Both Boris Johnson and a "spokesman" for the DWP expressed their respective sorrow and condolences at these events but whilst they expressed sorrow and regret, neither took responsibility. And so, our world moves on. Apologies like Johnson's and that of the DWP are given to paper over the cracks and provide a modicum of "decency"; honour (if there be such a thing in our modern world) is satisfied. But two days later these easily spoken and cheap words of sympathy, accompanied with grave faces and sombre words, are forgotten - like yesterday's news they become today's fish and chip paper and the day after that they are forgotten as they fill our paper recycling wheelie bins - gone, blown away, unheeded in the maelstrom of our frenetic world.
So, I ask myself - following my son's youthful pearls of wisdom that the death of someone (or in Boris Johnson's case 100,000 Covid "someones") is of some grave significance and therefore a legitimate cause for concern and anxiety - shouldn't something serious happen to ensure that these grave matters are treated with due seriousness, that justice is served and that full and appropriate action is taken in respect of the deaths these almost certainly "innocent" people? Or will it, as I fear, be allowed to just pass like water under the bridge - a bit of unfortunate rather sad and messy collateral damage arising out of the world in which we live? Something that is regrettable but not a matter to get "out of perspective" or (to use a modern phrase) that we should "beat ourselves up with". Maybe we should just follow the advice in another clichéd bit of contemporary vapid and vacuous popular street culture posing as profound wisdom and "move on, get over it". I think not.

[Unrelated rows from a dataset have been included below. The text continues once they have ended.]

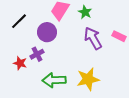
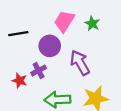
black line: (19, 21) -> (18, 34), turned 36
purple arrow: (93, 38) -> (80, 63), moved

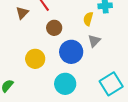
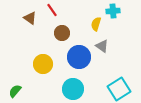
brown triangle: (22, 13) -> (30, 18), turned -40
gray triangle: (94, 41) -> (102, 46), turned -40

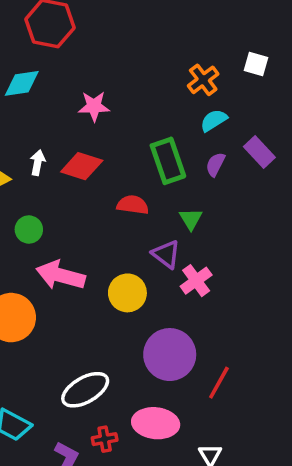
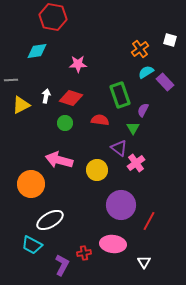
purple rectangle: (259, 152) -> (165, 82), moved
purple semicircle: (215, 164) -> (143, 110), moved
green circle: (29, 230) -> (65, 123), moved
white ellipse: (85, 390) -> (50, 220), moved

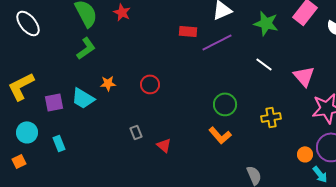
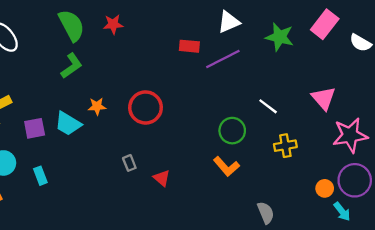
red star: (122, 12) -> (113, 24), turned -30
white line: (264, 64) -> (268, 106), moved
red circle: (150, 84) -> (146, 107), size x1.5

From what we read and know, both of these tragedies in their different ways could have been avoided or at least minimised with a different set of priorities and decisions. The crocodile tears of our PM and the weasel words of the DWP are, in my view, not acceptable. For years now successive Tory governments have promoted the policy of "naming and shaming" when people in other walks of life doctors, teachers, social workers, police officers and the like fail in their perceived responsibilities - so why not governments and their ministers and government departments? But no-one is named and shamed, no-one resigns, no-one falls on their sword as a matter of personal and professional "honour". The reason for this is simple, namely that naming and shaming would not work for governments and ministers because that policy only works if those who are being vilified have any personal or professional "shame" - in other words they care about how well they do their job and so do feel shamed if they fall short or are accused by their superiors of falling short. In contrast, our current government and its ministers - and most of all our PM, have no shame or indeed honour - if they had then they would have gone long since. |
Philippa Day in happier times; her tragic and unnecessary death was proof of the truth of Camus' comment. |
The whole episode reminds me of a famous point made by French author/philosopher Albert Camus who said "Every wrong idea ends in bloodshed, but it is always the bloodshed of innocent others". Quite; the wrong ideas of successive Tory government austerity policies meant that we were woefully and criminally unprepared for the effects of this pandemic, the wrong ideas of Boris Johnson and his cronies in managing our national response to the pandemic then made that situation immeasurably worse. And in the case of poor Philippa Day (and almost certainly many others) the wrong ideas of successive Tory governments and ministers (most notably Iain Duncan Smith) in respect of protecting and supporting the most vulnerable in our fragile society have been both directly and indirectly at the bottom of these many and tragic events.
We should be very, very worried at the failure of those in power and those charged with making potentially life and death decisions to recognise the profound moral requirements associated with their role and equally worryingly their reluctance to accept the ultimate responsibility for their actions and decisions.